The revised Magnox business plan announced by BNFL in May 2000 increased the planned operating lives of the majority of the Magnox power stations. BNFL also indicated that, in light of this revised plan, they expected to be able to close the B205 Magnox reprocessing plant by around 2012. In light of reprocessing throughput performance in recent years, RWMAC has doubts that closure by this date will be possible. RWMAC recommends that BNFL reviews its revised May 2000 business plan statement to ensure that it is realistically commensurate with the closure of B205 by around 2012, to be clear how progress towards this goal will be monitored, and to declare what its strategy would be if the necessary throughput is not achieved.

The lifetime of THORP reprocessing is dictated by BNFL's ability to win commercial contracts for reprocessing either in the UK or abroad. RWMAC's analysis suggests that THORP's currently contracted work could be completed by 2010. Statements made by British Energy to a House of Commons Select Committee on Trade and Industry suggest it will be difficult for BNFL to win new business within the UK. Recent developments abroad suggest that the acquisition of new overseas work will also not be easy. Indeed some utilities both in the UK and abroad have indicated a wish to curtail existing reprocessing contracts although, at the time of preparation of this report, none have actually done so. Hence, whilst the Committee was in no position to judge whether or not new overseas contracts might emerge, it notes the possibility that THORP reprocessing may also be a time limited activity. The Select Committee recommended that BNFL should "address in its corporate plan the prospects of reprocessing over the next four years to the end of the baseload contract period in 2004, and identify the commercial implications of any shift in policy from reprocessing to storage". RWMAC supports the Select Committee's view.

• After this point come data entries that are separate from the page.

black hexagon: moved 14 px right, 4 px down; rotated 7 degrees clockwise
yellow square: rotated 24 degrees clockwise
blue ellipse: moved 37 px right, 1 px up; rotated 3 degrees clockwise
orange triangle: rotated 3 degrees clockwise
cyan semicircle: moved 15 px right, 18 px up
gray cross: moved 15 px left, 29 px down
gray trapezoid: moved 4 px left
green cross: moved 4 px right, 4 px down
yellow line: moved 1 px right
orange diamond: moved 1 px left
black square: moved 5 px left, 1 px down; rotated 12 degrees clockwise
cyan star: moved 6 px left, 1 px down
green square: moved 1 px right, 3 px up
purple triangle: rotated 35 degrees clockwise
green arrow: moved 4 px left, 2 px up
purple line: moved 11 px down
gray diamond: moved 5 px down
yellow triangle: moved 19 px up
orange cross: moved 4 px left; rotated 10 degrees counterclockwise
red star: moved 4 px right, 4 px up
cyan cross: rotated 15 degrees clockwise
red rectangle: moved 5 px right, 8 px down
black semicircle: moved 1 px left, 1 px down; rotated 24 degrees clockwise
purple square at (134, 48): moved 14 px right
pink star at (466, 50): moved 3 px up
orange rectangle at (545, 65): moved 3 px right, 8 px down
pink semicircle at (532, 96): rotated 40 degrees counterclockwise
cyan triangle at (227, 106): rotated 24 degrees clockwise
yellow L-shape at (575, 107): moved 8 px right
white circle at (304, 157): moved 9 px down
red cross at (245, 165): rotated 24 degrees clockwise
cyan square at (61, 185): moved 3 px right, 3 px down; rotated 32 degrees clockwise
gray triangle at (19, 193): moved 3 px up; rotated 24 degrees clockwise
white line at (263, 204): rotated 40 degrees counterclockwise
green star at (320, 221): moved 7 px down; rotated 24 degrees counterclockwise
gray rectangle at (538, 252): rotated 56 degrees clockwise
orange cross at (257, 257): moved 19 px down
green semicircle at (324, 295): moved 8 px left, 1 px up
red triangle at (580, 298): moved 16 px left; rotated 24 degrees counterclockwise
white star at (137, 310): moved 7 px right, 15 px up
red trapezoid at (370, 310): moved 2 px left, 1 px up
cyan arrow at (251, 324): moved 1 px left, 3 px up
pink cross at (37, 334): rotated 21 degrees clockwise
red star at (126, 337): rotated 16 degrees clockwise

BNFL's May 2000 business plan speculates on the possibility of the lives of the Oldbury and Wylfa Magnox reactors being extended through the use of Magrox fuel. This is a uranium oxide, as opposed to a uranium metal, fuel contained within a stainless steel, rather than to a magnesium alloy, cladding that can be used in a Magnox reactor. Oxide fuels (i.e. Magrox) are inherently much more stable chemically than metallic fuels (i.e. Magnox). Uranium oxide persists indefinitely in the natural environment where it occurs as uranium ores. In contrast, almost all metals spontaneously oxidise. Stainless steel is a metallic alloy which is relatively stable, very much more so than the magnesium alloy used as cladding for Magnox fuel. BNFL envisages that a decision on whether the use of Magrox fuel is feasible will be taken sometime around 2003. Given the possibility of a scenario where it may not be economic to extend the operation of THORP beyond 2010, RWMAC recommends that BNFL looks into the possibility of storing, as opposed to reprocessing, Magrox fuel.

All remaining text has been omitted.